Stored data entries:
• • • • •

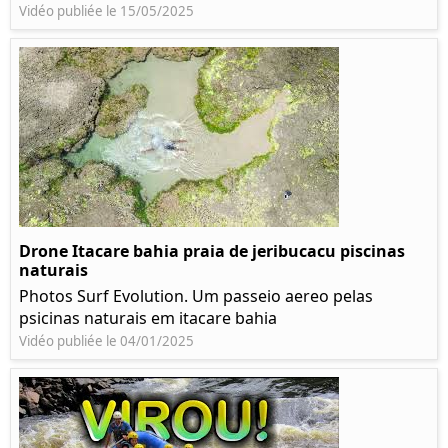
Vidéo publiée le 15/05/2025
Drone Itacare bahia praia de jeribucacu piscinas
naturais
Photos Surf Evolution. Um passeio aereo pelas
psicinas naturais em itacare bahia
Vidéo publiée le 04/01/2025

• • • • •

WHAT IS BEING ASKED: Only the number is wanted: how many lines of these entries contain the string "publiée"?

ANSWER BOX: 2